Gold Prices Slump to 20-Year Low After Bank of England Auctions 25 Tons By Mark Deen and Dudley White
Gold Slumps to 20-Year Low as U.K. Auctions 25 Tons (Update1) (Adds gold producers' comment from 5th paragraph.)
London, July 6 (Bloomberg) -- Gold fell almost 2 percent to a 20-year low after the Bank of England sold 25 metric tons of the metal at a below-market price in a scheduled auction, the first of five that traders expect in the next nine months.
The bank sold the gold for $261.20 an ounce, a 0.4 percent discount on the price when bidding closed, raising $209.8 million that the U.K. will invest in bonds. The government joined other gold-holders, such as Australia, Belgium and Canada, which have shed the metal in favor of assets with higher returns. ''It was a huge disappointment,'' said Frederic Panizzutti, head of strategy at MKS Finance SA, a Geneva-based metals refiner and trader. ''People were hoping they would sell above the spot price and unfortunately they didn't.''
Gold dropped as much as $5.20, or 2.0 percent, to $257.05 an ounce in London, its lowest since May 1979. In New York, gold for August delivery fell as much as $7.10, or 2.7 percent, to $257.50 an ounce on the Comex division of the New York Mercantile Exchange, its lowest price since May 18, 1979.
Gold's slump -- it's down by a about a third since the beginning of 1996 -- has dragged shares and profits of gold mining companies down with it.
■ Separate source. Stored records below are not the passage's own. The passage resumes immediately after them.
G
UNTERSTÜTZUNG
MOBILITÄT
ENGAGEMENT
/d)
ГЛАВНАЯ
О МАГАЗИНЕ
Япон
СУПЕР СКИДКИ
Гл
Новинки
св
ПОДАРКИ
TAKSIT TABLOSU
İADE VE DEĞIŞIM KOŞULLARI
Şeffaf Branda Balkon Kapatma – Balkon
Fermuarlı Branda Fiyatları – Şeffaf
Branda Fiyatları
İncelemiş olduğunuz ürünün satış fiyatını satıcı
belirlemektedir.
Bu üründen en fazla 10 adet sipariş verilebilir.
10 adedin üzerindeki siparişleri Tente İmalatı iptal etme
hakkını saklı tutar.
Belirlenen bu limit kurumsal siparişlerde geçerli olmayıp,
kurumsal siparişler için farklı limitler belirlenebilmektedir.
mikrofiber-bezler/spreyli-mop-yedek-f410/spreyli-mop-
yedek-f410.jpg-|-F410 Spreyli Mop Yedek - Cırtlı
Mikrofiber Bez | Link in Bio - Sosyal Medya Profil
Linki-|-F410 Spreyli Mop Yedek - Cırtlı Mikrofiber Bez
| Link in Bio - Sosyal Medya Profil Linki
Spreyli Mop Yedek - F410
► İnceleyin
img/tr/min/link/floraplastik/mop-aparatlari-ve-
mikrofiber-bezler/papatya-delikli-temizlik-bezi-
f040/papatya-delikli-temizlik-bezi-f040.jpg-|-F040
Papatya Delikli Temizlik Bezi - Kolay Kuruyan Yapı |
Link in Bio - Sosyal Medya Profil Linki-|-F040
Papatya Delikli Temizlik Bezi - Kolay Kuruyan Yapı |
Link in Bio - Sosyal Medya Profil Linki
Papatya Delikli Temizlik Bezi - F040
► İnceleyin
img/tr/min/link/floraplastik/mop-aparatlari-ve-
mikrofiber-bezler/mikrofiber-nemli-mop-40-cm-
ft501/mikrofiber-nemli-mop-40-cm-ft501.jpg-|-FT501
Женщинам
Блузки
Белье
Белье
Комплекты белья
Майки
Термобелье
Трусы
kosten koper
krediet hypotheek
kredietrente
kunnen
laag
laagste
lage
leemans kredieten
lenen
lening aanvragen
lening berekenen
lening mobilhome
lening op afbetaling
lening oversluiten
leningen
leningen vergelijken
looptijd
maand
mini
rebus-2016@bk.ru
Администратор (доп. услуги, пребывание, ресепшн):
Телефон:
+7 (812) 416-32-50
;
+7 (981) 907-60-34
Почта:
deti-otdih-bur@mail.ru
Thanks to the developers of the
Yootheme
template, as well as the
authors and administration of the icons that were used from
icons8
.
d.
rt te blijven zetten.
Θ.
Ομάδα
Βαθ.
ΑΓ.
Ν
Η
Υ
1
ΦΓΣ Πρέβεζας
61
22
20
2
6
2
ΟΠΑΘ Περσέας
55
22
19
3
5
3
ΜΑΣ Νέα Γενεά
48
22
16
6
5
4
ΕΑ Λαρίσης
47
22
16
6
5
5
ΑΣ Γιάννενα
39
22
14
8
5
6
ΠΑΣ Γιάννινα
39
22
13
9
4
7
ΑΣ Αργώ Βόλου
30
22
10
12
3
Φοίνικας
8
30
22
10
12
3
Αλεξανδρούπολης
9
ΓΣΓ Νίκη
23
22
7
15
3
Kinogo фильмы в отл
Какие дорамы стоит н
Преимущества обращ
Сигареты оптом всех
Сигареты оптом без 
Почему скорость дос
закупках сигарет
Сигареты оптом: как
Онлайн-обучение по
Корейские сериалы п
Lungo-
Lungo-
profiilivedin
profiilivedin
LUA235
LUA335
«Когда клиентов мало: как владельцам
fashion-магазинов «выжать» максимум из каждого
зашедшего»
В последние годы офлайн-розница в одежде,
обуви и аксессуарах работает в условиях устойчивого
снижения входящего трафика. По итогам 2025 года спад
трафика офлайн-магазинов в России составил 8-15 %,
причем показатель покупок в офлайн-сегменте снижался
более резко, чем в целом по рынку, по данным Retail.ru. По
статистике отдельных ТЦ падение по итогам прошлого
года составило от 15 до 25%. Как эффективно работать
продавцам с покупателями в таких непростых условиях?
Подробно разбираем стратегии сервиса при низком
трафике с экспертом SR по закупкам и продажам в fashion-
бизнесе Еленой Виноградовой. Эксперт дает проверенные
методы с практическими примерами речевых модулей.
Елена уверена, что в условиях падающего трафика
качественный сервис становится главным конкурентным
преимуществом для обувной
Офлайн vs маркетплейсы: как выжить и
East Rand Proprietary Mines Ltd., a South African gold producer, will likely file for bankruptcy today, a South African government official said, because it can't make money at current prices. ''East Rand is certainly not the last in South African announcements of this nature although it may be the most spectacular,'' said Kelvin Williams, executive director of marketing at Anglogold Ltd., the world's largest gold producer.
The Johannesburg All Gold Index dropped 25.4 points, or 2.7 percent, to 900.30.